Exercise directions –
Scanning the entries below, copy every line that contains the word "Education".

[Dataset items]
§ §
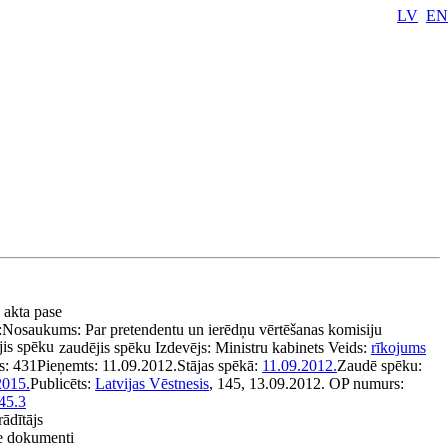
LV
EN
u akta pase
:
Nosaukums:
Par pretendentu un ierēdņu vērtēšanas komisiju
is spēku
zaudējis spēku
Izdevējs:
Ministru kabinets
Veids:
rīkojums
s:
431
Pieņemts:
11.09.2012.
Stājas spēkā:
11.09.2012.
Zaudē spēku:
2015.
Publicēts:
Latvijas Vēstnesis
, 145, 13.09.2012.
OP numurs:
45.3
rādītājs
ie dokumenti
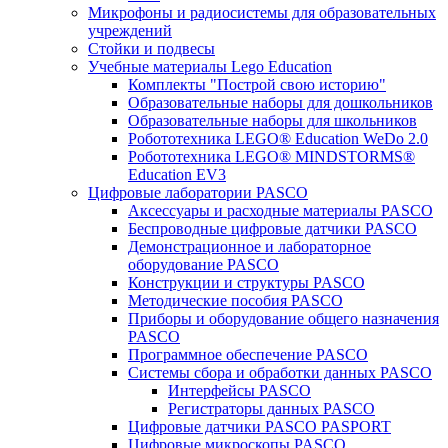
Микрофоны и радиосистемы для образовательных
учреждений
Стойки и подвесы
Учебные материалы Lego Education
Комплекты "Построй свою историю"
Образовательные наборы для дошкольников
Образовательные наборы для школьников
Робототехника LEGO® Education WeDo 2.0
Робототехника LEGO® MINDSTORMS®
Education EV3
Цифровые лаборатории PASCO
Аксессуары и расходные материалы PASCO
Беспроводные цифровые датчики PASCO
Демонстрационное и лабораторное
оборудование PASCO
Конструкции и структуры PASCO
Методические пособия PASCO
Приборы и оборудование общего назначения
PASCO
Программное обеспечение PASCO
Системы сбора и обработки данных PASCO
Интерфейсы PASCO
Регистраторы данных PASCO
Цифровые датчики PASCO PASPORT
Цифровые микроскопы PASCO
§ §
Written response –
Учебные материалы Lego Education
Робототехника LEGO® Education WeDo 2.0
Education EV3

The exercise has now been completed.